Vehicle counting is a critical task in traffic monitoring and management. Although large vision-language models have achieved significant progress in zero-shot text-image matching, adapting them for vehicle counting remains a challenging task.
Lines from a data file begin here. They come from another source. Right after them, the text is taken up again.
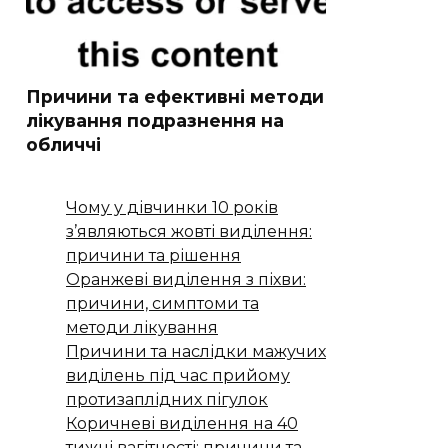
Причини та ефективні методи
лікування подразнення на
обличчі
Чому у дівчинки 10 років
з’являються жовті виділення:
причини та рішення
Оранжеві виділення з піхви:
причини, симптоми та
методи лікування
Причини та наслідки мажучих
виділень під час прийому
протизаплідних пігулок
Коричневі виділення на 40
тижні вагітності: причини та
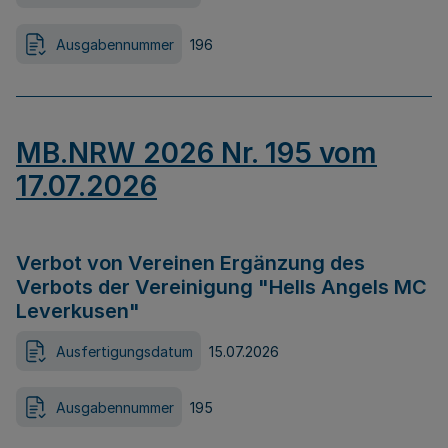
Ausgabennummer
196
MB.NRW 2026 Nr. 195 vom
17.07.2026
Verbot von Vereinen Ergänzung des
Verbots der Vereinigung "Hells Angels MC
Leverkusen"
Ausfertigungsdatum
15.07.2026
Ausgabennummer
195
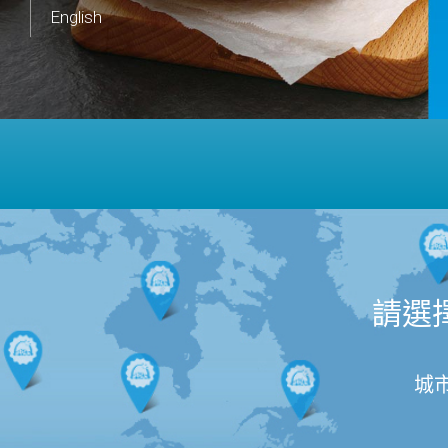
English
請選
城市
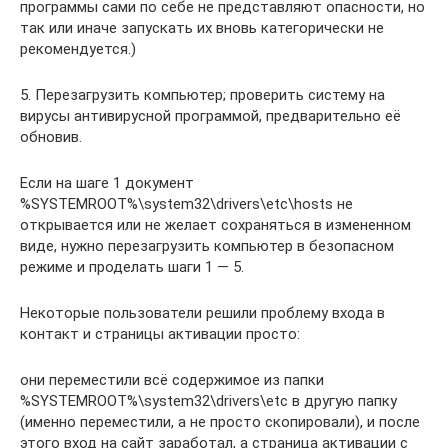
программы сами по себе не представляют опасности, но
так или иначе запускать их вновь категорически не
рекомендуется.)
5. Перезагрузить компьютер; проверить систему на
вирусы антивирусной программой, предварительно её
обновив.
Если на шаге 1 документ
%SYSTEMROOT%\system32\drivers\etc\hosts не
открывается или не желает сохраняться в измененном
виде, нужно перезагрузить компьютер в безопасном
режиме и проделать шаги 1 — 5.
Некоторые пользователи решили проблему входа в
контакт и страницы активации просто:
они переместили всё содержимое из папки
%SYSTEMROOT%\system32\drivers\etc в другую папку
(именно переместили, а не просто скопировали), и после
этого вход на сайт заработал, а страница активации с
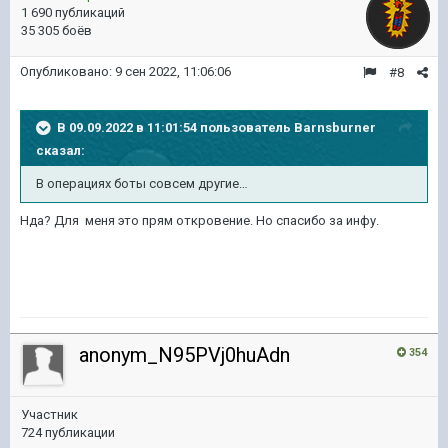
1 690 публикаций
35 305 боёв
Опубликовано:
9 сен 2022, 11:06:06
#8
В 09.09.2022 в 11:01:54 пользователь
Barnsburner
сказал:
В операциях боты совсем другие…
Нда? Для меня это прям откровение. Но спасибо за инфу.
anonym_N95PVj0huAdn
354
Участник
724 публикации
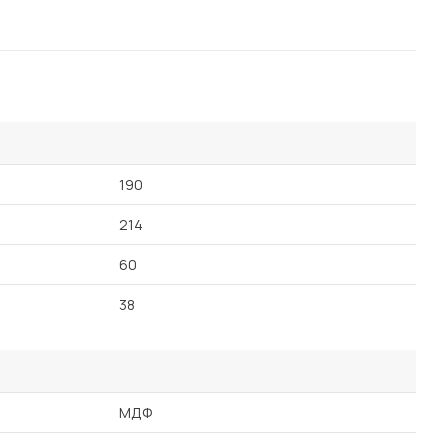
190
214
60
38
МДФ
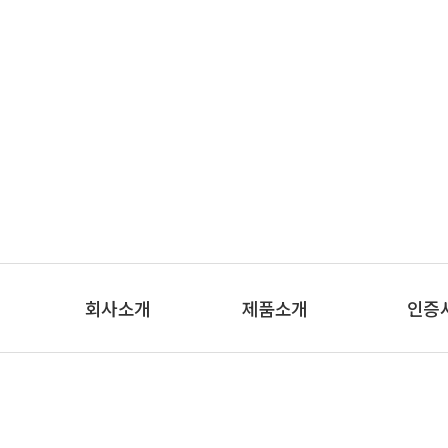
회사소개
제품소개
인증
인사말
제품소개
인증
연혁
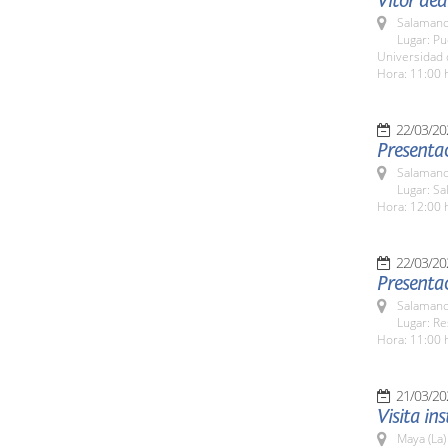
Vítor ded
Salamanc
Lugar: Pu
Universidad
Hora: 11:00 
22/03/20
Presentac
Salamanc
Lugar: Sa
Hora: 12:00 
22/03/20
Presenta
Salamanc
Lugar: Re
Hora: 11:00 
21/03/20
Visita in
Maya (La)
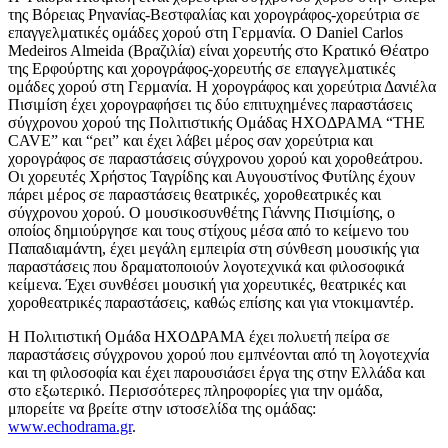
της Βόρειας Ρηνανίας-Βεστφαλίας και χορογράφος-χορεύτρια σε
επαγγελματικές ομάδες χορού στη Γερμανία. Ο Daniel Carlos
Medeiros Almeida (Βραζιλία) είναι χορευτής στο Κρατικό Θέατρο
της Ερφούρτης και χορογράφος-χορευτής σε επαγγελματικές
ομάδες χορού στη Γερμανία. Η χορογράφος και χορεύτρια Δανιέλα
Πισιμίση έχει χορογραφήσει τις δύο επιτυχημένες παραστάσεις
σύγχρονου χορού της Πολιτιστικής Ομάδας ΗΧΟΔΡΑΜΑ “THE
CAVE” και “ρει” και έχει λάβει μέρος σαν χορεύτρια και
χορογράφος σε παραστάσεις σύγχρονου χορού και χοροθεάτρου.
Οι χορευτές Χρήστος Ταγρίδης και Αυγουστίνος Φυτίλης έχουν
πάρει μέρος σε παραστάσεις θεατρικές, χοροθεατρικές και
σύγχρονου χορού. Ο μουσικοσυνθέτης Γιάννης Πισιμίσης, ο
οποίος δημιούργησε και τους στίχους μέσα από το κείμενο του
Παπαδιαμάντη, έχει μεγάλη εμπειρία στη σύνθεση μουσικής για
παραστάσεις που δραματοποιούν λογοτεχνικά και φιλοσοφικά
κείμενα. Έχει συνθέσει μουσική για χορευτικές, θεατρικές και
χοροθεατρικές παραστάσεις, καθώς επίσης και για ντοκιμαντέρ.
Η Πολιτιστική Ομάδα ΗΧΟΔΡΑΜΑ έχει πολυετή πείρα σε
παραστάσεις σύγχρονου χορού που εμπνέονται από τη λογοτεχνία
και τη φιλοσοφία και έχει παρουσιάσει έργα της στην Ελλάδα και
στο εξωτερικό. Περισσότερες πληροφορίες για την ομάδα,
μπορείτε να βρείτε στην ιστοσελίδα της ομάδας:
www.echodrama.gr
.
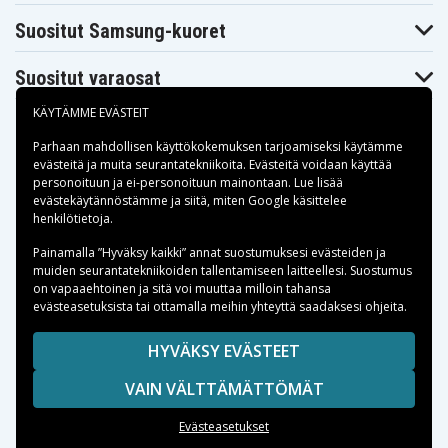
Suositut Samsung-kuoret
Suositut varaosat
KÄYTÄMME EVÄSTEIT
Parhaan mahdollisen käyttökokemuksen tarjoamiseksi käytämme
evästeitä
ja muita seurantatekniikoita. Evästeitä voidaan käyttää
personoituun ja ei-personoituun mainontaan. Lue lisää
Maksuvaihtoehdot
evästekäytännöstämme ja siitä, miten
Google käsittelee
henkilötietoja
.
Toimitusvaihtoehdot
Painamalla ”Hyväksy kaikki” annat suostumuksesi evästeiden ja
muiden seurantatekniikoiden tallentamiseen laitteellesi. Suostumus
on vapaaehtoinen ja sitä voi muuttaa milloin tahansa
evästeasetuksista tai ottamalla meihin yhteyttä saadaksesi ohjeita.
Copyright © 2026, Spares Nordic AB
HYVÄKSY EVÄSTEET
SIVULLA MAINITUT TAVARAMERKIT OVAT OMISTAJIENSA
VAIN VÄLTTÄMÄTTÖMÄT
OMAISUUTTA.
Evästeasetukset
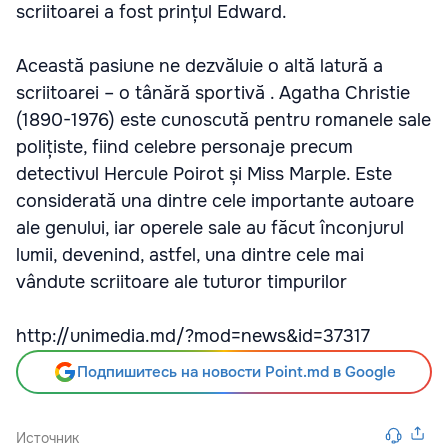
scriitoarei a fost prințul Edward.
Această pasiune ne dezvăluie o altă latură a
scriitoarei – o tânără sportivă . Agatha Christie
(1890-1976) este cunoscută pentru romanele sale
polițiste, fiind celebre personaje precum
detectivul Hercule Poirot și Miss Marple. Este
considerată una dintre cele importante autoare
ale genului, iar operele sale au făcut înconjurul
lumii, devenind, astfel, una dintre cele mai
vândute scriitoare ale tuturor timpurilor
http://unimedia.md/?mod=news&id=37317
Подпишитесь на новости Point.md в Google
Источник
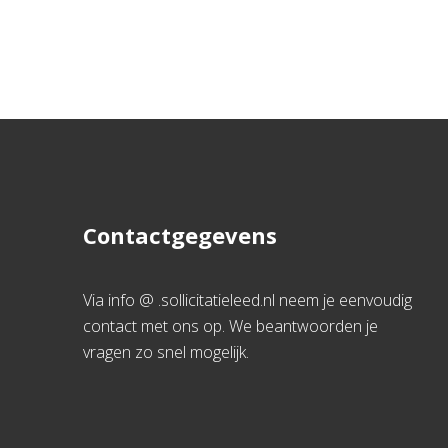
Contactgegevens
Via info @ .sollicitatieleed.nl neem je eenvoudig
contact met ons op. We beantwoorden je
vragen zo snel mogelijk.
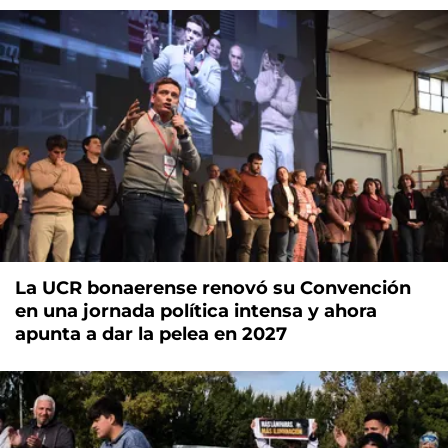
La UCR bonaerense renovó su Convención
en una jornada política intensa y ahora
apunta a dar la pelea en 2027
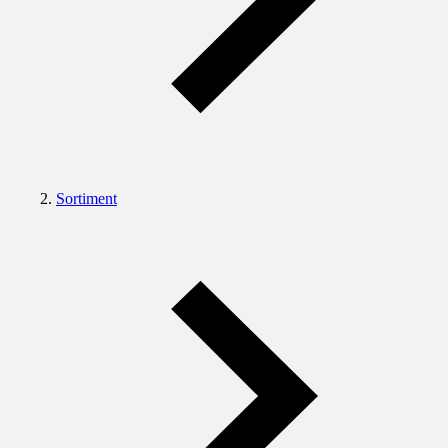
Sortiment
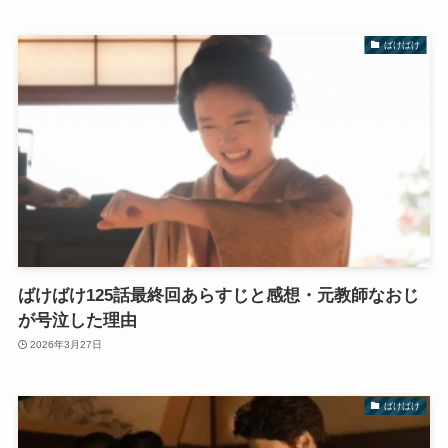
ばけばけ
ばけばけ125話最終回あらすじと感想・元教師なおじ
が号泣した理由
2026年3月27日
ばけばけ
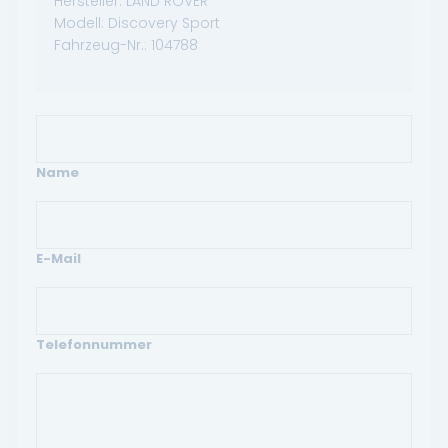
Hersteller:
LAND ROVER
Modell:
Discovery Sport
Fahrzeug-Nr.:
104788
Name
E-Mail
Telefonnummer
To tackle this issue, we propose FCLIP-VC, a Fourier-modulated Contrastive Language-image Pre-training (CLIP) for zero-shot vehicle counting. First, a Vision Transformer (ViT)-based CLIP model is employed to encode image features for precise vehicle localization. Additionally, we introduce a learnable visual prompt to avoid tuning global parameters, allowing the pre-trained CLIP knowledge to be effectively applied to dense prediction tasks. Next, for patch-level embedding of images, we introduce a patch-language contrast loss to optimize the effectiveness of the model in capturing fine-grained features of images. Then, we propose a patch-language Discrete Fourier transform (DFT) interaction module, leveraging DFT to extract multi-scale image features in the frequency domain, which improves the ability of the model to handle diverse vehicle sizes and complex traffic environments. Finally, a content-aware density map decoder is designed to generate accurate density map predictions through multi-layer convolution and progressive upsampling. Extensive experiments demonstrate that our proposed FCLIP-VC achieves state-of-the-art accuracy in zero-shot vehicle counting.

摘要

车辆计数是交通监测与管理中的一项关键任务。尽管大型视觉语言模型在零样本文本-图像匹配方面取得了显著进展，但将它们应用于车辆计数仍然是一项具有挑战性的任务。为了解决这个问题，我们提出了FCLIP-VC，一种用于零样本车辆计数的傅里叶调制对比语言-图像预训练（CLIP）方法。首先，采用基于视觉Transformer（ViT）的CLIP模型对图像特征进行编码，以实现精确的车辆定位。此外，我们引入了一个可学习的视觉提示，以避免调整全局参数，使预训练的CLIP知识能够有效地应用于密集预测任务。接下来，对于图像的补丁级嵌入，我们引入了补丁-语言对比损失，以优化模型在捕捉图像细粒度特征方面的有效性。然后，我们提出了一个补丁-语言离散傅里叶变换（DFT）交互模块，利用DFT在频域中提取多尺度图像特征，这提高了模型处理不同车辆尺寸和复杂交通环境的能力。最后，设计了一个内容感知密度图解码器，通过多层卷积和渐进上采样生成准确的密度图预测。大量实验表明，我们提出的FCLIP-VC在零样本车辆计数方面达到了当前的最高精度。